Notes: Gortnagallon station was the western terminus of a 2¼ mile branch that opened in May 1942 to serve the United States Army Air Force (USAAF) Langford Lodge Base Air Depot Number 3. The site for the air base was selected in October 1941. The base was built by the British Ministry of Aircraft Production and it was staffed by the American Lockheed Aircraft Corporation who used civilian employees. Construction of the base was carried out between January and October 1942. Aircraft were assembled, tested and commissioned at the base.
The connecting railway line was built by the British Ministry of Aircraft Production and it connected to the Great Northern Railway Ireland (GNRI) Lisburn – Antrim branch at a point ¼ of a mile to the north of Crumlin station (at what became Siding Junction).
The station consisted of a wooden island platform with two faces. It was located on the northern side of the base close to Ardmore Road.
Trains were operated by the GNRI. As well as troop trains and goods workings there was also a timetabled passenger service which was put on so that workers could easily reach the base which was in an isolated location on the eastern bank of Lough Neagh. Only workers and military personnel from the base could use the trains which were heavily guarded by the USAAF.

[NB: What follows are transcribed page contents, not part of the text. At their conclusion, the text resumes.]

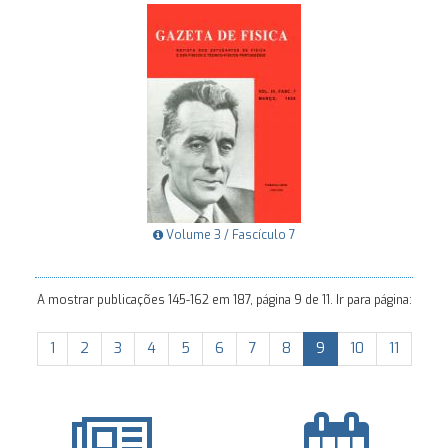
Volume 3 / Fascículo 7
A mostrar publicações 145-162 em 187, página 9 de 11. Ir para página:
1
2
3
4
5
6
7
8
9
10
11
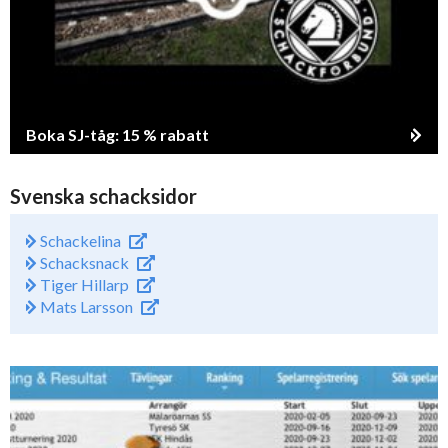
Boka SJ-tåg: 15 % rabatt
Svenska schacksidor
Schackelina
Schacksnack
Tiger Hillarp
Mats Larsson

The base was extended during the winter of 1943-44. In its final form the base had two concrete runways, 26 pan hard standings with 100 'fingers’ for aircraft storage, eight Robin and some 20 Butler hangars, plus a Lockheed-designed hangar.
By 1 January 1944 a total of 6,900 personnel worked on base: 2,913 locals, 2,883 Lockheed Aircraft Corporation and 1,104 US military.
On 7 August 1944 the USAAF vacated the base and it was taken over by the RAF in 1946. Passenger services to Gortnagallon station had ceased by October 1945 and the branch had been lifted by 11 April 1948 when Siding Junction was removed. The base closed completely as a military facility in 1953.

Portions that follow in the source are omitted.